What makes a place? And what role does creativity have in times of crisis?

Katharine Wheeler of the Stove Curatorial Team and Lead Artist/Researcher for our Embers project, reflects on the role of ‘creative place-making’ in wake of the national lockdown.

As people pull together to face the collective challenges and strain at this time and without the usual noise of other ‘news’ it is the kindness, ingenuity and resilience of people that are centre stage. We can see more than ever the generosity and value local people, groups and organisations invest in supporting their communities.

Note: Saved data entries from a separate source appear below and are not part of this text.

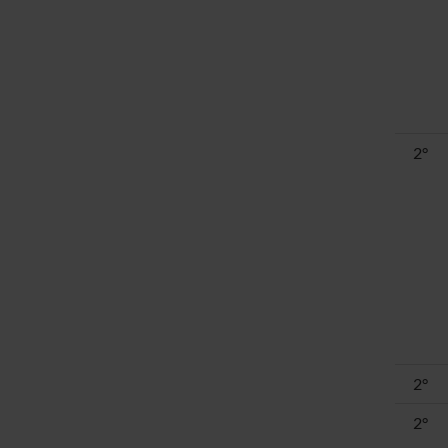
2°
2°
2°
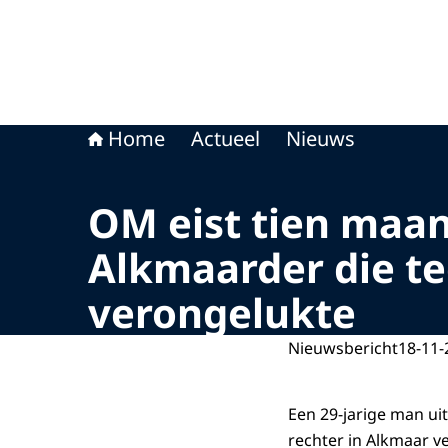
Home
Actueel
Nieuws
OM eist tien maan
Alkmaarder die te
verongelukte
Nieuwsbericht
18-11-
Een 29-jarige man ui
rechter in Alkmaar 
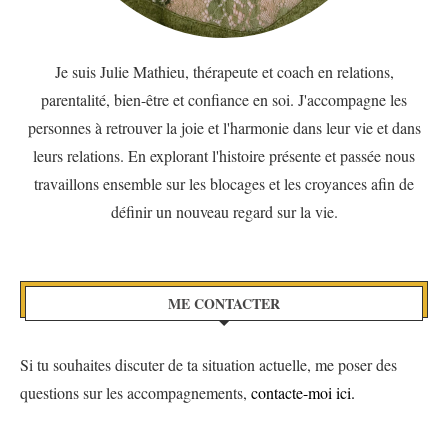
Je suis Julie Mathieu, thérapeute et coach en relations,
parentalité, bien-être et confiance en soi. J'accompagne les
personnes à retrouver la joie et l'harmonie dans leur vie et dans
leurs relations. En explorant l'histoire présente et passée nous
travaillons ensemble sur les blocages et les croyances afin de
définir un nouveau regard sur la vie.
ME CONTACTER
Si tu souhaites discuter de ta situation actuelle, me poser des
questions sur les accompagnements,
contacte-moi ici.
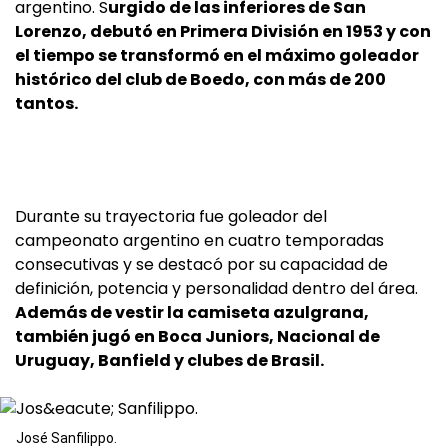
argentino. S
urgido de las inferiores de San
Lorenzo, debutó en Primera División en 1953 y con
el tiempo se transformó en el máximo goleador
histórico del club de Boedo, con más de 200
tantos.
Durante su trayectoria fue goleador del
campeonato argentino en cuatro temporadas
consecutivas y se destacó por su capacidad de
definición, potencia y personalidad dentro del área.
Además de vestir la camiseta azulgrana,
también jugó en Boca Juniors, Nacional de
Uruguay, Banfield y clubes de Brasil.
José Sanfilippo.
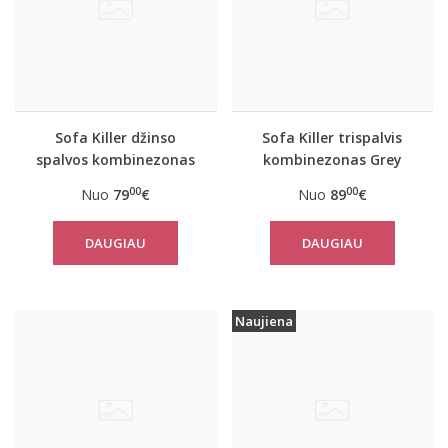
Sofa Killer džinso
Sofa Killer trispalvis
spalvos kombinezonas
kombinezonas Grey
su baltais rankogaliais
00
00
Nuo
79
€
Nuo
89
€
DAUGIAU
DAUGIAU
Naujiena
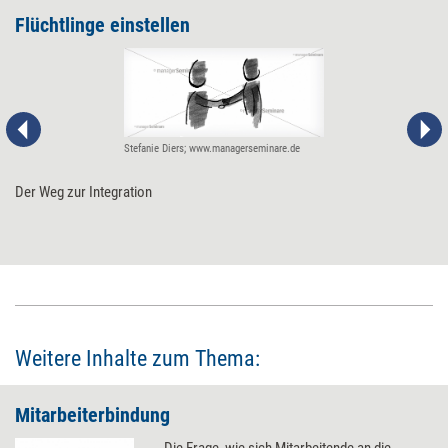
Flüchtlinge einstellen
Stefanie Diers; www.managerseminare.de
Der Weg zur Integration
Weitere Inhalte zum Thema:
Mitarbeiterbindung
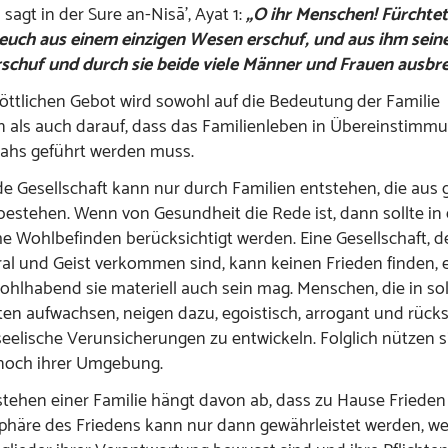
 sagt in der Sure an-Nisā’, Ayat 1:
„O ihr Menschen! Fürchte
euch aus einem einzigen Wesen erschuf, und aus ihm seine
chuf und durch sie beide viele Männer und Frauen ausbrei
öttlichen Gebot wird sowohl auf die Bedeutung der Familie
 als auch darauf, dass das Familienleben in Übereinstimm
lahs geführt werden muss.
e Gesellschaft kann nur durch Familien entstehen, die aus
bestehen. Wenn von Gesundheit die Rede ist, dann sollte in e
he Wohlbefinden berücksichtigt werden. Eine Gesellschaft, d
al und Geist verkommen sind, kann keinen Frieden finden, e
ohlhabend sie materiell auch sein mag. Menschen, die in so
ten aufwachsen, neigen dazu, egoistisch, arrogant und rücks
seelische Verunsicherungen zu entwickeln. Folglich nützen 
 noch ihrer Umgebung.
tehen einer Familie hängt davon ab, dass zu Hause Frieden 
häre des Friedens kann nur dann gewährleistet werden, we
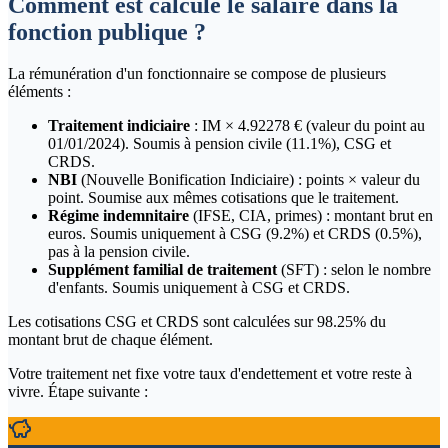
Comment est calculé le salaire dans la
fonction publique ?
La rémunération d'un fonctionnaire se compose de plusieurs
éléments :
Traitement indiciaire
: IM ×
4.92278
€ (valeur du point au
01/01/2024). Soumis à pension civile (
11.1
%), CSG et
CRDS.
NBI
(Nouvelle Bonification Indiciaire) : points × valeur du
point. Soumise aux mêmes cotisations que le traitement.
Régime indemnitaire
(IFSE, CIA, primes) : montant brut en
euros. Soumis uniquement à CSG (
9.2
%) et CRDS (
0.5
%),
pas à la pension civile.
Supplément familial de traitement
(SFT) : selon le nombre
d'enfants. Soumis uniquement à CSG et CRDS.
Les cotisations CSG et CRDS sont calculées sur
98.25
% du
montant brut de chaque élément.
Votre traitement net fixe votre taux d'endettement et votre reste à
vivre. Étape suivante :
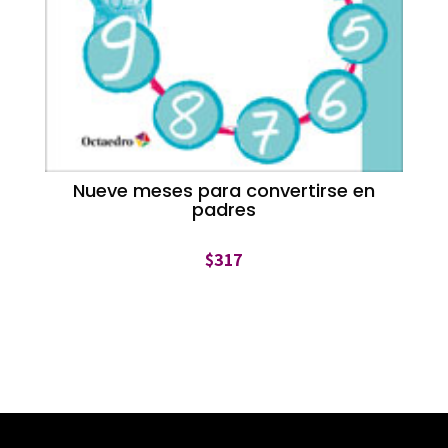
Nueve meses para convertirse en
padres
$
317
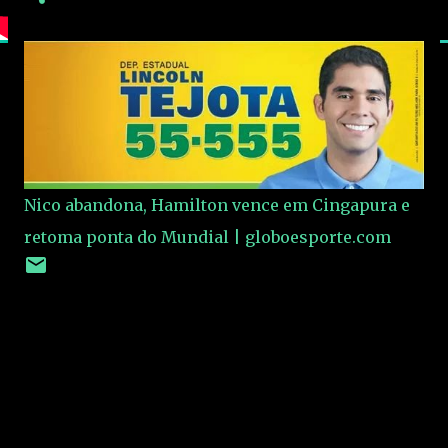
Nico abandona, Hamilton vence em Cingapura e
retoma ponta do Mundial | globoesporte.com
C
o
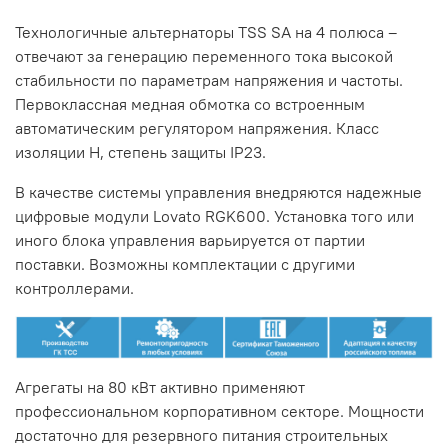
Технологичные альтернаторы TSS SA на 4 полюса –
отвечают за генерацию переменного тока высокой
стабильности по параметрам напряжения и частоты.
Первоклассная медная обмотка со встроенным
автоматическим регулятором напряжения. Класс
изоляции H, степень защиты IP23.
В качестве системы управления внедряются надежные
цифровые модули Lovato RGK600. Установка того или
иного блока управления варьируется от партии
поставки. Возможны комплектации с другими
контроллерами.
Агрегаты на 80 кВт активно применяют
профессиональном корпоративном секторе. Мощности
достаточно для резервного питания строительных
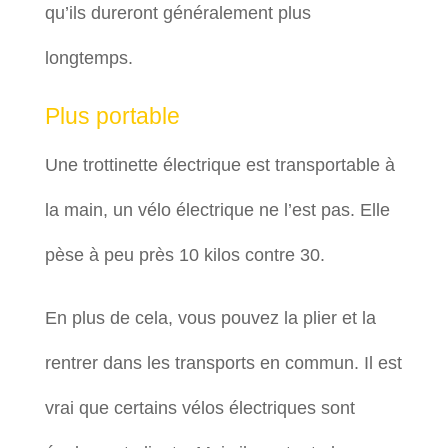
qu’ils dureront généralement plus
longtemps.
Plus portable
Une trottinette électrique est transportable à
la main, un vélo électrique ne l’est pas. Elle
pèse à peu près 10 kilos contre 30.
En plus de cela, vous pouvez la plier et la
rentrer dans les transports en commun. Il est
vrai que certains vélos électriques sont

Small businesses re-organise themselves to take food to our most vulnerable (often without payment), neighbours leave groceries on the doorsteps of those they barely know, people pledge all manner of support and money to those they have never met, we share creative ideas to keep us busy and explore ways of connecting when we cannot physically meet.

The Stove has always been many things for many people – a café, an events space, a space to gather and take part in activity, to have conversations about our place, to challenge ideas and perceptions, to grow projects and activity together. All of this expressed as seriously playful partnership with our community to support and grow a resilient, progressive and creative Dumfries and Galloway.

We strive to be for, and of, our community and have been asking ourselves “How do we reposition our work at this time?” as a creative community-led organisation that uses creative practice at the heart of what it does.

We have taken time to think and are exploring two directions:

  • in our program – as we explore new ways to grow activity that engages local people in reflection and co-development of work and activity 
  • for our wider creative community – to reconnect and support this community at this time.

Through this we hope to support the building of a collective awareness and narrative of the ‘new normal’, one which helps the transition into the next stage of this new journey we are all on together. Our intention has not changed, this is an ethos and approach of Creative Placemaking. We have spent the last 10 months digging down into the grassroots practice of Creative Placemaking across Dumfries and Galloway through our Embers consultation talking to groups and organisations embedded in their communities about their work. Creative Placemaking is a collaborative practice that uses creative activity to connect and come together with other individuals, groups and organisations and respond to local needs with innovative solutions that focus on social wellbeing and inclusion in our communities.

Times such as this highlight the struggle in places that have had their local resource and ability to respond stripped in favour of centralised service provision. Our new reality is shining a spotlight on the value of our sometimes less recognised and smaller parts, our key workers, our local services and businesses, our sole traders and freelance workers, our community spaces and social relationships. We are seeing the value of our collective creativity to shape and adjust systems and support appropriate to our local need.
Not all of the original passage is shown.